Record extracts Block Start
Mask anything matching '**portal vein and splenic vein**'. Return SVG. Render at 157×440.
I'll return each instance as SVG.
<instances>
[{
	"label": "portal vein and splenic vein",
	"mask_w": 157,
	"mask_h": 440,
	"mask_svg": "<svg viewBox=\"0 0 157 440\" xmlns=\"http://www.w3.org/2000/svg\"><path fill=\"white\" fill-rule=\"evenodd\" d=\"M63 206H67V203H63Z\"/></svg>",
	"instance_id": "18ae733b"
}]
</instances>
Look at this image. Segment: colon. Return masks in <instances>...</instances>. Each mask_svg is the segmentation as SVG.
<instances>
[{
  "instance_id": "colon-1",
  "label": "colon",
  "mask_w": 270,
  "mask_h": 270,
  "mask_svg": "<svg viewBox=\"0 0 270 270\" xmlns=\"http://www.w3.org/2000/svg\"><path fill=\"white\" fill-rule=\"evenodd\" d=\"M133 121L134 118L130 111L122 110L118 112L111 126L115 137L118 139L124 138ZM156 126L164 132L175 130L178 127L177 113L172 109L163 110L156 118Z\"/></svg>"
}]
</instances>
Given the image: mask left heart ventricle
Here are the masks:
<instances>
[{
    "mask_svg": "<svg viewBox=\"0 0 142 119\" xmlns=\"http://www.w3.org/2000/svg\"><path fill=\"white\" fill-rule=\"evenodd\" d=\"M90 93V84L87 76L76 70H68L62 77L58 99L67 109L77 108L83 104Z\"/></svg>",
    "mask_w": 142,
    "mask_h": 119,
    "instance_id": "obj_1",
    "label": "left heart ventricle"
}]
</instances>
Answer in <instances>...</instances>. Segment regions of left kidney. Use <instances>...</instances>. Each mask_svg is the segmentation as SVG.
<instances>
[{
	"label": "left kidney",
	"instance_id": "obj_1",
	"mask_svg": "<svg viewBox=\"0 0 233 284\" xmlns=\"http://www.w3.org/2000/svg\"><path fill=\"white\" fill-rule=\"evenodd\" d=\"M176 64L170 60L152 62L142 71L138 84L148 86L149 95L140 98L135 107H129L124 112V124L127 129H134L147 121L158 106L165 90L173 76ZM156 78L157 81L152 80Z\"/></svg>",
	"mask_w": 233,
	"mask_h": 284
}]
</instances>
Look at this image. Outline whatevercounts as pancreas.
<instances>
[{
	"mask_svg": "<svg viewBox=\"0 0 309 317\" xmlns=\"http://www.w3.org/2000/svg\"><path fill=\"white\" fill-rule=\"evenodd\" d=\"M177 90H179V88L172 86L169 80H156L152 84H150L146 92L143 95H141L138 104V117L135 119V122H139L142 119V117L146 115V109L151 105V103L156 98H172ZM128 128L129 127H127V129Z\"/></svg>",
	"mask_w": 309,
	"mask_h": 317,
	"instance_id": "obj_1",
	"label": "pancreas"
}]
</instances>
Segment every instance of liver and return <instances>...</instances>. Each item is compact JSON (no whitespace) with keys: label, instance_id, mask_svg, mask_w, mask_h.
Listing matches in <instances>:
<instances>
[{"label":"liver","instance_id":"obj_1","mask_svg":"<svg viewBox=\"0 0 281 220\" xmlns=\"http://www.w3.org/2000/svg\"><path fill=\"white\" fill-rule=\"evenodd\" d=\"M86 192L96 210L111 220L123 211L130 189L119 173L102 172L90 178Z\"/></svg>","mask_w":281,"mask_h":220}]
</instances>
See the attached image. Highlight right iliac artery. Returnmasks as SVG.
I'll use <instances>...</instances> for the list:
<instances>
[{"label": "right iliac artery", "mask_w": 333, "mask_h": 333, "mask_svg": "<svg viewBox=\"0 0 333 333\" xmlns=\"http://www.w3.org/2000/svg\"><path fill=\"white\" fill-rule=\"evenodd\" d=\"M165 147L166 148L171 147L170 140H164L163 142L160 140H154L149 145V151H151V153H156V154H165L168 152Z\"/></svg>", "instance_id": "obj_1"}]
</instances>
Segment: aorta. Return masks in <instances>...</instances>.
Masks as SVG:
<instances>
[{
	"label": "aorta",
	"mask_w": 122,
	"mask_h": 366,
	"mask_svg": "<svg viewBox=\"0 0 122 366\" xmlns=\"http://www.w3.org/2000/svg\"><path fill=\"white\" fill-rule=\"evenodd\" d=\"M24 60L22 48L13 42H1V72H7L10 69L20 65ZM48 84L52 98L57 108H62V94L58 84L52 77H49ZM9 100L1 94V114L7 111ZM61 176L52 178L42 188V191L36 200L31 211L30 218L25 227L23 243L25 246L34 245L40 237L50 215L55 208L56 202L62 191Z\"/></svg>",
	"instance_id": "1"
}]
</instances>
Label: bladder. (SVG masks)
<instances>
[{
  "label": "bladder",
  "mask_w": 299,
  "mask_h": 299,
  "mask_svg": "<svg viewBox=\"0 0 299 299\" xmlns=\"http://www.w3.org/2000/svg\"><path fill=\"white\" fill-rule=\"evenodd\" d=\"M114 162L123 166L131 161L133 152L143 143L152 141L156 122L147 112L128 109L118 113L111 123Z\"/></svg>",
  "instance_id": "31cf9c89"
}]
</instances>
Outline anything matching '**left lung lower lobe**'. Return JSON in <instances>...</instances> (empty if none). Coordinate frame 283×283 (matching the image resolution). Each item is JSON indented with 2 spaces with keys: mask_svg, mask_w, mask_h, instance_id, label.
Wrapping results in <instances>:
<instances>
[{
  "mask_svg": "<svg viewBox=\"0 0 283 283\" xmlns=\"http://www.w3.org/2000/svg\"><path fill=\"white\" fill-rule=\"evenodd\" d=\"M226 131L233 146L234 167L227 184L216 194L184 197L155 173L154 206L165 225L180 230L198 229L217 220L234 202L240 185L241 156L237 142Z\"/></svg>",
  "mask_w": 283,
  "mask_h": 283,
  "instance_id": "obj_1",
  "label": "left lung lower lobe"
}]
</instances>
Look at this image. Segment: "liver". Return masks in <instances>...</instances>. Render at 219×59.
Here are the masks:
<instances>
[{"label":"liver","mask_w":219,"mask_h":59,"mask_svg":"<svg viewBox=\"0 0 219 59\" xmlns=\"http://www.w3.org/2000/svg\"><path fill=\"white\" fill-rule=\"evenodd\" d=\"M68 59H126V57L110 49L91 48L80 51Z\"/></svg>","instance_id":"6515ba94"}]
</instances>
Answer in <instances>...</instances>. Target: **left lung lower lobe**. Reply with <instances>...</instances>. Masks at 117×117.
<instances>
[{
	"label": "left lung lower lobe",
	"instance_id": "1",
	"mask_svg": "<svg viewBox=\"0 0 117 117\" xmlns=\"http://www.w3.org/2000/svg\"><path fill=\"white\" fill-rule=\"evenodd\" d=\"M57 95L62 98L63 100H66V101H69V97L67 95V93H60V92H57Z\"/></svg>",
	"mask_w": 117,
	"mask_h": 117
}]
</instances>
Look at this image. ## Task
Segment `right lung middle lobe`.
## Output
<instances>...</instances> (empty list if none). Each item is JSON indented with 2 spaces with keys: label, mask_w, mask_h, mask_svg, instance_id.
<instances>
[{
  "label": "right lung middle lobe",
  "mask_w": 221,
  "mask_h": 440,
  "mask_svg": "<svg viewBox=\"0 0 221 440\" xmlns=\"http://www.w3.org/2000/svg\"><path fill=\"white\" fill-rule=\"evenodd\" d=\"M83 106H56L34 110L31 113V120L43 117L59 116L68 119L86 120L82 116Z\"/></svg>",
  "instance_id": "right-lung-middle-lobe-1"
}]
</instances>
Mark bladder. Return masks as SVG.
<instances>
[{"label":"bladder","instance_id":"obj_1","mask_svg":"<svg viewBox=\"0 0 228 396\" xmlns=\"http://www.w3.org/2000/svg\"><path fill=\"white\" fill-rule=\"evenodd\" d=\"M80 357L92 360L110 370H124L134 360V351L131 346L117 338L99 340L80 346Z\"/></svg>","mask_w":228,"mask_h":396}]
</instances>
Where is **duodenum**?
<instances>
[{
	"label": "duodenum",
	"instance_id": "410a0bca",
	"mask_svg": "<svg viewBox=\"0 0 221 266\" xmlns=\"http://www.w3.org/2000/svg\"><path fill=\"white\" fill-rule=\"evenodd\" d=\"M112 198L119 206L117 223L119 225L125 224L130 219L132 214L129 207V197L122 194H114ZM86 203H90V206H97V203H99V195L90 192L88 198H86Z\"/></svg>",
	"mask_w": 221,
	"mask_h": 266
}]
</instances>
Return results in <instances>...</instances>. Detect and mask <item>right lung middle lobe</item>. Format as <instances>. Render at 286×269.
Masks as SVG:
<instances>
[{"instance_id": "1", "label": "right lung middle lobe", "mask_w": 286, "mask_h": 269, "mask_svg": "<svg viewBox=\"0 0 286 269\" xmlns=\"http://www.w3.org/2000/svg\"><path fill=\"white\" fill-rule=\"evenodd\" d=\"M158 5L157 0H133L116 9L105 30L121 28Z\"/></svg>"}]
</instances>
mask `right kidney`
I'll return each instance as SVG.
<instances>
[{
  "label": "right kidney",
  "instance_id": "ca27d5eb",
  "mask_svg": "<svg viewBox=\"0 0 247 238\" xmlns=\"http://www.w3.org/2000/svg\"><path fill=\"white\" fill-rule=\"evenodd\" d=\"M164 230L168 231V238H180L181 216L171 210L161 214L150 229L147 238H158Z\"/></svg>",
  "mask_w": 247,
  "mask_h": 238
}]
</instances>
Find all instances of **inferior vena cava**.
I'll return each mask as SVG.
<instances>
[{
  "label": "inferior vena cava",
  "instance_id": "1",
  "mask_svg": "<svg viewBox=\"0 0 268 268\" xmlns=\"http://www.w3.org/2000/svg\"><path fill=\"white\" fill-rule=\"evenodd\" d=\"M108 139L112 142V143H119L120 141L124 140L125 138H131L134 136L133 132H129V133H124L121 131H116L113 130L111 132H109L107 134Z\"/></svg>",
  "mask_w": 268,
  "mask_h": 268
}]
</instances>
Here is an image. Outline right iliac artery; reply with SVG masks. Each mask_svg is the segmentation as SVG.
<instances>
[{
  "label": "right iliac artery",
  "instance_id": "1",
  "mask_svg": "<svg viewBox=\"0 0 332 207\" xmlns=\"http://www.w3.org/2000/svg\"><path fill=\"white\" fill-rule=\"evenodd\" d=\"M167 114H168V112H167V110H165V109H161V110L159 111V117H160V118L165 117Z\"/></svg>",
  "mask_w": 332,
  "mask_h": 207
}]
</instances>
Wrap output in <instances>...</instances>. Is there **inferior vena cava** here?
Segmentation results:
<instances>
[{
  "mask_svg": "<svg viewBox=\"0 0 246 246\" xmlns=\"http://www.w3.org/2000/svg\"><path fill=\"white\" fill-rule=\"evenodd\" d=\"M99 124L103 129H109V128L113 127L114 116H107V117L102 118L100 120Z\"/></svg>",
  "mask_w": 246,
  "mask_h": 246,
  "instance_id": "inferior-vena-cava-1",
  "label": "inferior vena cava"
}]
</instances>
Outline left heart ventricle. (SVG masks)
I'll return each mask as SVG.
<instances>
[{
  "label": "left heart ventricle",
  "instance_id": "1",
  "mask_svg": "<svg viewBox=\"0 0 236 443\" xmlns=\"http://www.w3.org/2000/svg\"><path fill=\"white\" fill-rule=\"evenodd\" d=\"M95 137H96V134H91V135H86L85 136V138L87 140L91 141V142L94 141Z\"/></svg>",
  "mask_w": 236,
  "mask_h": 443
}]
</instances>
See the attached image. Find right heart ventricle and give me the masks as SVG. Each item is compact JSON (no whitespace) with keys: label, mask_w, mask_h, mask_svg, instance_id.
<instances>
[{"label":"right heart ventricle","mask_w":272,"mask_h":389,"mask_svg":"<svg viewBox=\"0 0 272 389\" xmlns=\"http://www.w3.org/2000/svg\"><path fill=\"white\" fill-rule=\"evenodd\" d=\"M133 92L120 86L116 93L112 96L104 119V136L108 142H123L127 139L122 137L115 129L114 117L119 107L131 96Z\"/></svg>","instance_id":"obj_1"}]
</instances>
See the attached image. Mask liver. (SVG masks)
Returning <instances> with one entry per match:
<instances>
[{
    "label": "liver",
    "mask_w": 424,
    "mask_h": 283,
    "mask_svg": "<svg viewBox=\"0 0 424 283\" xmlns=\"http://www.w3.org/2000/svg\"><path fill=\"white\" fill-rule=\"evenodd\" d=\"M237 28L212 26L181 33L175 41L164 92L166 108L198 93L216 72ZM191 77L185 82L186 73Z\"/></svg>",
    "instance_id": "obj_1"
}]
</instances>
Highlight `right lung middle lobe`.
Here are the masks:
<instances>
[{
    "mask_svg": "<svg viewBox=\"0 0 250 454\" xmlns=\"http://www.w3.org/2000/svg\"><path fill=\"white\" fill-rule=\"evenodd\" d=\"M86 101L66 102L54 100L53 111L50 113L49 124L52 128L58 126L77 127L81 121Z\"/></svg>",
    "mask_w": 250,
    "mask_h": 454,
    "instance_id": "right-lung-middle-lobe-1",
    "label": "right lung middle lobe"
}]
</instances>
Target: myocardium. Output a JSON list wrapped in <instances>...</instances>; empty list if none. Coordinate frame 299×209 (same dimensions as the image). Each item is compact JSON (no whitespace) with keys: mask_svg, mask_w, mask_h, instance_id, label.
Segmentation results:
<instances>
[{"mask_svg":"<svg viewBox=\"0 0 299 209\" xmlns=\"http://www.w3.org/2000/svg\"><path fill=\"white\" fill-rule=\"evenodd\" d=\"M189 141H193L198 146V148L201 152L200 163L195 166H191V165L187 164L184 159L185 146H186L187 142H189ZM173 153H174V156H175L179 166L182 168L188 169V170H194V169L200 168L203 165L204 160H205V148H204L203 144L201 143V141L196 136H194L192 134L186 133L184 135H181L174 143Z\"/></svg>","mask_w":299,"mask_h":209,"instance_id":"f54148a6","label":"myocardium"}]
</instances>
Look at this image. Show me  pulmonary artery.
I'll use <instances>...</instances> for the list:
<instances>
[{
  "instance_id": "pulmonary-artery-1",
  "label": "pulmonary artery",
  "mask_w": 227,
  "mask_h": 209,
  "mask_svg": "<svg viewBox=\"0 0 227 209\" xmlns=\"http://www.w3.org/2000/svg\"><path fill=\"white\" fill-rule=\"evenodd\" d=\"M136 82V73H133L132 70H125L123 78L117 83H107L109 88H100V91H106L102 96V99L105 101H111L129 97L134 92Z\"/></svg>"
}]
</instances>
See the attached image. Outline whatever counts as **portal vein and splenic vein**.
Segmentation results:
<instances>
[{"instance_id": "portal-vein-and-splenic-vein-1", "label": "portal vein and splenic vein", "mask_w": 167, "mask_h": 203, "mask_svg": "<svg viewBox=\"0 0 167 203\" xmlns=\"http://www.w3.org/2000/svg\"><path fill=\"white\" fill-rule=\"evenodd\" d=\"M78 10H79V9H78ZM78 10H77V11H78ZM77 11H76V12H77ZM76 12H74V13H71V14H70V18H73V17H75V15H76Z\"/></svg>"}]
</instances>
Record extracts Block End
Problem description >>
Each line from the one containing "See the attached image. Outline" to the end of the listing above should be copied exactly, and nothing else.

Output of the exercise >>
See the attached image. Outline whatever counts as **portal vein and splenic vein**.
Segmentation results:
<instances>
[{"instance_id": "portal-vein-and-splenic-vein-1", "label": "portal vein and splenic vein", "mask_w": 167, "mask_h": 203, "mask_svg": "<svg viewBox=\"0 0 167 203\" xmlns=\"http://www.w3.org/2000/svg\"><path fill=\"white\" fill-rule=\"evenodd\" d=\"M78 10H79V9H78ZM78 10H77V11H78ZM77 11H76V12H77ZM76 12H74V13H71V14H70V18H73V17H75V15H76Z\"/></svg>"}]
</instances>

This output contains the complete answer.